| |
| Posted by Walter Bright in reply to Steven Schveighoffer | PermalinkReply |
|
Walter Bright
| On 8/19/2022 8:12 PM, Steven Schveighoffer wrote:
> On 8/19/22 9:01 PM, Walter Bright wrote:
>> On 8/19/2022 12:09 PM, Steven Schveighoffer wrote:
>>> But it defaults to a completely useless value (NaN).
>>
>> It is not useless. NaN's have many uses, one of which is to not have silent bugs where you forgot to initialize a double.
>
> Knowing that somewhere, in some code, someone didn't initialize a double, is not useful. And that's if you notice it.
>
> In fact, NaN creates silent bugs.
I don't see how. Any operation with a NaN produces a NaN result. If you've got a NaN result, it can be traced back to its source. This is hard with 0 initialization.
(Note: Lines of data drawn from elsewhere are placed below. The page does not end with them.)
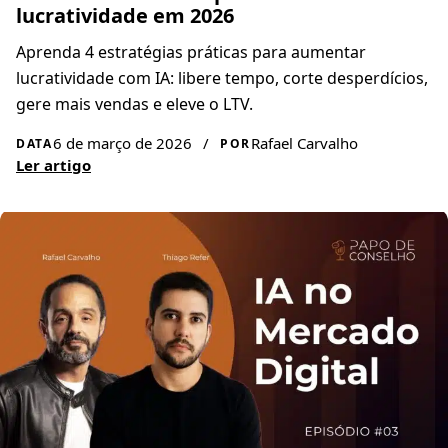
lucratividade em 2026
Aprenda 4 estratégias práticas para aumentar
lucratividade com IA: libere tempo, corte desperdícios,
gere mais vendas e eleve o LTV.
6 de março de 2026
/
Rafael Carvalho
DATA
POR
Ler artigo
>> It's fewer hours then tracking down why it is 0 instead of 6, because 0 doesn't leave a trail.
>
> That's not what happens. You see, when you do `DrawSquare(x, y)`, nothing happens. No exception thrown, no "Bad Square" drawn to the screen, it's like your function didn't get called. You start questioning just about every other aspect of your code (Am I calling the function? Is the library calling my function? Is there a bug in the library?). You don't get any indication that x is NaN. Whereas, if it's zero, and that's *wrong*, you see a square in the wrong spot, and fix it.
I don't know why floating point for drawing coordinates? Besides, when I wonder if a function is being called, I put a printf in it. Or set a breakpoint in the debugger. This is routine debugging work. Then I'll look at the values of the parameters. Again, routine. Back in the olden days, I'd have the embedded system click the speaker to see if it entered a function :-)
> In other words, NaN is silent. You can't even `assert(x != double.init)`. You have to use an esoteric function `isNaN` for that.
It is not silent. Every single usage of NaN produces a NaN result. If printing a NaN value, the result is "NaN".
> But all the code that *does* expect 0 to be the default would become useful. So there's upsides both ways -- the silent nature of NaN bugs goes away, and now your code doesn't have to always assign a value to a float buried in a struct.
struct S { float x = 0; }
> Why not just require initialization? I'm mostly curious, because I don't think it's possible to do now, but why didn't you do that originally?
Because I've seen what happens with that. The compiler complains about no initializer, and the programmer just puts in "0" to shut up the compiler. He does not make the effort to figure out what it should be initialized to. The reviewer wastes time trying to figure why it is uselessly initialized to zero.
This is an especial problem when the initialized value is never used. The reviewer is left wondering if it is a bug. D is designed this way so that explicit initializations to a value are *intentional* rather than a side effect of compiler error messages.
This is all part of D's design to encourage writing code that is easier to debug, review and maintain. Even if it takes a little more writing up front.